Configuration

Some scripts might rely on options that can be configured by the user. Instead of manually editing constants in the script, one can use the configuartion file.

Using command-line options

Most programming languages a capable of reading arguments provided in the command-line. Rust uses these method to allow users to provide options specific to a script in the configuration file.

from argparse import ArgumentParser

parser = ArgumentParser()
parser.add_argument("name")
parser.add_argument("age", type=int)
args = parser.parse_args()
print(f"You are {args.name} and you are {args.age} years old.")

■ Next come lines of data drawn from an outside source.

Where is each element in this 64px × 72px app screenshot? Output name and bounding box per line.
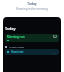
staticText: 128 <box>52 51 57 54</box>
button[interactable]: Morning run <box>5 34 59 42</box>
button[interactable]: Heart rate <box>5 49 59 55</box>
staticText: Today <box>5 26 16 31</box>
staticText: Heart rate <box>11 50 24 54</box>
staticText: Running in the morning <box>16 7 48 11</box>
staticText: 5.2 <box>53 35 57 39</box>
staticText: Activity rings <box>9 45 25 48</box>
staticText: Morning run <box>7 35 25 39</box>
staticText: Today <box>27 2 37 6</box>
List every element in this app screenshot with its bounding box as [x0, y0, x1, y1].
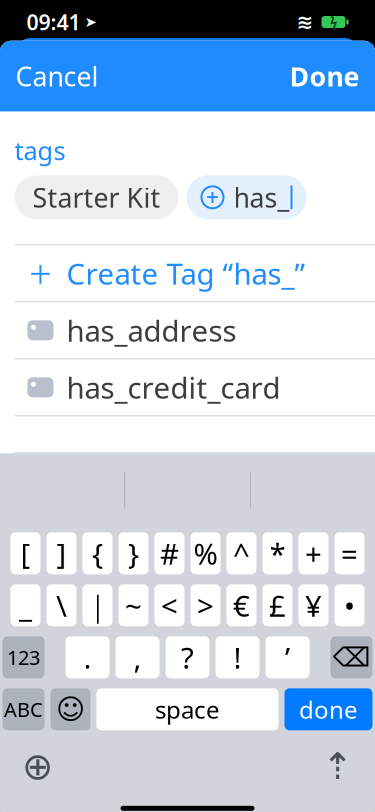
staticText: ! — [234, 638, 242, 677]
button[interactable]: • — [334, 584, 364, 626]
staticText: * — [270, 534, 286, 573]
staticText: _ — [19, 586, 32, 625]
staticText: 123 — [7, 644, 40, 671]
button[interactable]: ! — [216, 636, 260, 678]
button[interactable]: < — [154, 584, 184, 626]
staticText: Starter Kit — [32, 180, 160, 215]
staticText: % — [194, 534, 218, 573]
staticText: ^ — [233, 534, 250, 573]
button[interactable]: space — [96, 688, 278, 730]
button[interactable]: { — [82, 532, 112, 574]
staticText: > — [197, 586, 214, 625]
staticText: { — [92, 534, 103, 573]
button[interactable]: ~ — [118, 584, 148, 626]
button[interactable]: Done — [286, 52, 364, 100]
staticText: . — [84, 638, 92, 677]
button[interactable]: has_credit_card — [0, 359, 375, 415]
staticText: ’ — [285, 638, 290, 677]
staticText: < — [161, 586, 178, 625]
button[interactable]: ’ — [266, 636, 310, 678]
button[interactable]: ? — [166, 636, 210, 678]
button[interactable]: € — [226, 584, 256, 626]
button[interactable]: [ — [10, 532, 40, 574]
staticText: has_address — [66, 311, 236, 350]
button[interactable]: } — [118, 532, 148, 574]
staticText: , — [134, 638, 142, 677]
staticText: ⊕ — [22, 745, 53, 788]
button[interactable]: Cancel — [12, 52, 102, 100]
button[interactable]: _ — [10, 584, 40, 626]
staticText: has_ — [234, 180, 290, 215]
staticText: | — [90, 586, 106, 625]
button[interactable]: Delete — [330, 636, 372, 678]
button[interactable]: ] — [46, 532, 76, 574]
button[interactable]: Dictation — [318, 746, 358, 786]
staticText: \ — [56, 586, 67, 625]
staticText: ⇡ — [322, 745, 353, 788]
button[interactable]: , — [116, 636, 160, 678]
staticText: ABC — [4, 696, 43, 723]
staticText: ] — [56, 534, 66, 573]
staticText: done — [299, 693, 358, 725]
staticText: } — [128, 534, 139, 573]
staticText: # — [160, 534, 179, 573]
staticText: has_credit_card — [66, 368, 280, 407]
staticText: ? — [181, 638, 194, 677]
staticText: + — [305, 534, 322, 573]
button[interactable]: done — [284, 688, 372, 730]
staticText: ϟ — [330, 13, 337, 31]
staticText: space — [155, 693, 220, 725]
button[interactable]: + — [298, 532, 328, 574]
staticText: ~ — [125, 586, 142, 625]
button[interactable]: > — [190, 584, 220, 626]
button[interactable]: * — [262, 532, 292, 574]
staticText: £ — [269, 586, 286, 625]
button[interactable]: Emoji — [50, 688, 90, 730]
staticText: € — [233, 586, 250, 625]
staticText: ⌫ — [332, 642, 370, 672]
staticText: 09:41 — [26, 8, 80, 36]
staticText: = — [341, 534, 358, 573]
button[interactable]: % — [190, 532, 220, 574]
staticText: Done — [290, 58, 360, 94]
staticText: ☺ — [56, 693, 85, 725]
staticText: + — [29, 247, 52, 300]
button[interactable]: Change keyboard — [18, 746, 58, 786]
staticText: • — [344, 586, 355, 625]
button[interactable]: + — [186, 175, 306, 219]
button[interactable]: . — [66, 636, 110, 678]
staticText: tags — [14, 134, 66, 167]
staticText: Cancel — [16, 58, 98, 94]
staticText: ➤ — [84, 14, 96, 30]
button[interactable]: + — [0, 245, 375, 301]
staticText: ¥ — [305, 586, 322, 625]
button[interactable]: 123 — [2, 636, 44, 678]
button[interactable]: Starter Kit — [14, 175, 178, 219]
staticText: [ — [20, 534, 30, 573]
staticText: + — [206, 182, 219, 212]
button[interactable]: # — [154, 532, 184, 574]
button[interactable]: £ — [262, 584, 292, 626]
button[interactable]: \ — [46, 584, 76, 626]
button[interactable]: ¥ — [298, 584, 328, 626]
staticText: Create Tag “has_” — [66, 254, 306, 293]
button[interactable]: | — [82, 584, 112, 626]
button[interactable]: has_address — [0, 302, 375, 358]
button[interactable]: ABC — [2, 688, 44, 730]
button[interactable]: ^ — [226, 532, 256, 574]
button[interactable]: = — [334, 532, 364, 574]
staticText: ≋ — [296, 11, 314, 33]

One can then provide arguments in their configuration file like this:

[scripts]
base-path = "scripts"
pre = [
  { run = "helloworld.py", with = "python", args = ["John Doe", "42"] }
]

Remember to document the arguments somewhere.

Parsing Libraries

LanguageLibrary
Luaargparse
NodeJSparseArg (std)
Pythonargparse (std)
Rubyoptparse (std)

Using [metadata]

Another less recommended approach is the usage of the [metadata] section in the configuration file. It is designed to be used by external programs but parsing TOML is less supported than parsing command-line arguments in many programming languages.

import os
from pathlib import Path
import tomllib

config_file = Path(os.environ["ALLAY_CONFIG"])
with config_file.open("rb") as f:
    data = tomllib.load(f)["metadata"]["helloworld"]

print(f"You are {data['name']} and you are {data['age']} years old.")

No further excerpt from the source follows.